What needs to be done =
Using the listing below, set down each line from the line containing "Nina 1972 232 ⬝ Bordeaux" through the line containing "Fällt größengleich aus.", both ends included, exactly and with nothing added.

'''

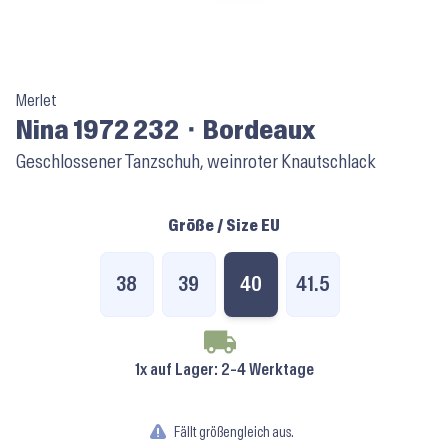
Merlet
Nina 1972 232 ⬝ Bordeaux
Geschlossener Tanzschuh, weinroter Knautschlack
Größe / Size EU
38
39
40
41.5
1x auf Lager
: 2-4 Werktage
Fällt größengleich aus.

'''
'''

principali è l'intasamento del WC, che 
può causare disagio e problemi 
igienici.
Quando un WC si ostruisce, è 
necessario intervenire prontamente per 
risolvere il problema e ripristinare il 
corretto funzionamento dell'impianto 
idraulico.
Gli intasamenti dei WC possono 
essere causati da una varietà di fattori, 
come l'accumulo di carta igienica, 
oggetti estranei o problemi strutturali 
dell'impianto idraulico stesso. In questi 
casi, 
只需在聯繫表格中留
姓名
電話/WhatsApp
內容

'''

Output of the task =
Nina 1972 232 ⬝ Bordeaux
Geschlossener Tanzschuh, weinroter Knautschlack
Größe / Size EU
38
39
40
41.5
1x auf Lager
: 2-4 Werktage
Fällt größengleich aus.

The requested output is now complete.